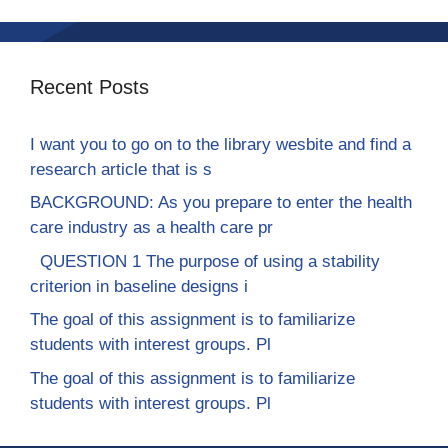
Recent Posts
I want you to go on to the library wesbite and find a
research article that is s
BACKGROUND: As you prepare to enter the health
care industry as a health care pr
QUESTION 1 The purpose of using a stability
criterion in baseline designs i
The goal of this assignment is to familiarize
students with interest groups. Pl
The goal of this assignment is to familiarize
students with interest groups. Pl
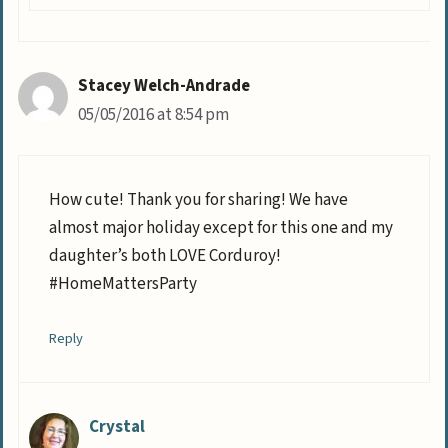
Stacey Welch-Andrade
05/05/2016 at 8:54 pm
How cute! Thank you for sharing! We have
almost major holiday except for this one and my
daughter’s both LOVE Corduroy!
#HomeMattersParty
Reply
Crystal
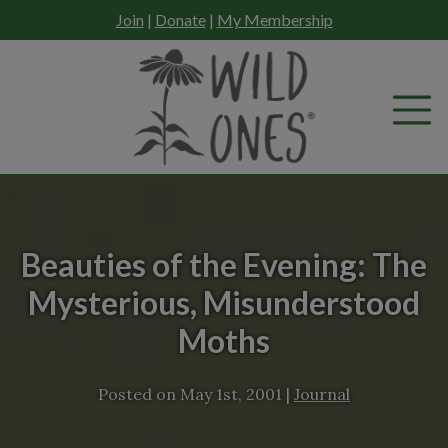
Skip
Join
|
Donate
|
My Membership
to
content
Beauties of the Evening: The
Mysterious, Misunderstood
Moths
Posted on
May 1st, 2001
|
Journal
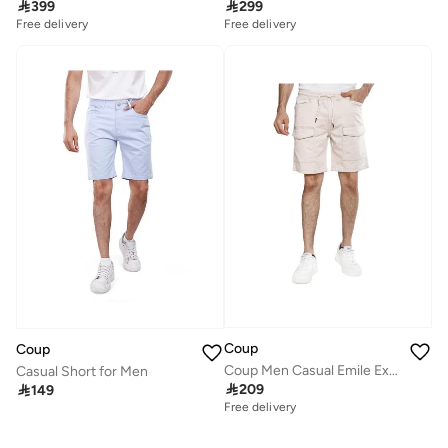

399

299
Free delivery
Free delivery
Coup
Coup
Coup Men Casual Emile Exbort Shorts 1500098 40 - Beige
Casual Short for Men

209

149
Free delivery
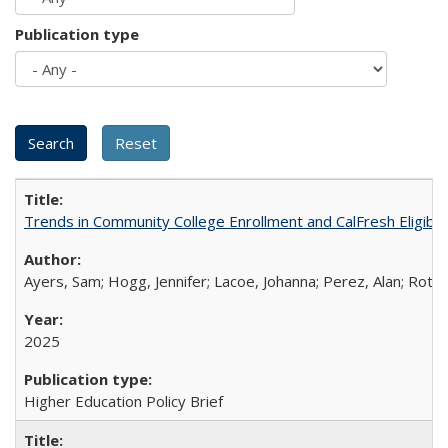
Publication type
Trends in Community College Enrollment and CalFresh Eligibi
Ayers, Sam; Hogg, Jennifer; Lacoe, Johanna; Perez, Alan; Roths
2025
Higher Education Policy Brief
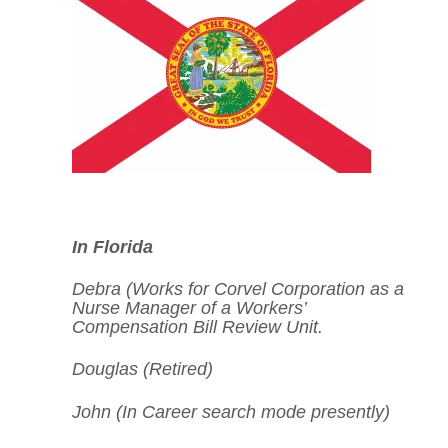
In Florida
Debra (Works for
Corvel Corporation
as a
Nurse Manager of a Workers’
Compensation Bill Review Unit.
Douglas (Retired)
John (In Career search mode presently)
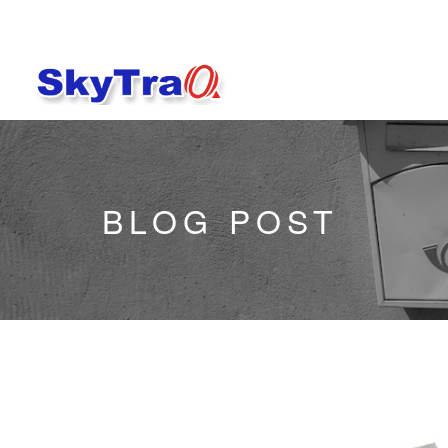
BLOG POST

____

Output the complete listing exactly. Pictures stay out.

**Reply to the task:**
Recent Posts
I want you to go on to the library wesbite and find a
research article that is s
BACKGROUND: As you prepare to enter the health
care industry as a health care pr
QUESTION 1 The purpose of using a stability
criterion in baseline designs i
The goal of this assignment is to familiarize
students with interest groups. Pl
The goal of this assignment is to familiarize
students with interest groups. Pl
Stacey Welch-Andrade
05/05/2016 at 8:54 pm
How cute! Thank you for sharing! We have
almost major holiday except for this one and my
daughter’s both LOVE Corduroy!
#HomeMattersParty
Reply
Crystal
Skip
Join
|
Donate
|
My Membership
to
content
Beauties of the Evening: The
Mysterious, Misunderstood
Moths
Posted on
May 1st, 2001
|
Journal

399

299
Free delivery
Free delivery
Coup
Coup
Coup Men Casual Emile Exbort Shorts 1500098 40 - Beige
Casual Short for Men

209

149
Free delivery
Publication type
Trends in Community College Enrollment and CalFresh Eligibi
Ayers, Sam; Hogg, Jennifer; Lacoe, Johanna; Perez, Alan; Roths
2025
Higher Education Policy Brief
In Florida
Debra (Works for
Corvel Corporation
as a
Nurse Manager of a Workers’
Compensation Bill Review Unit.
Douglas (Retired)
John (In Career search mode presently)
BLOG POST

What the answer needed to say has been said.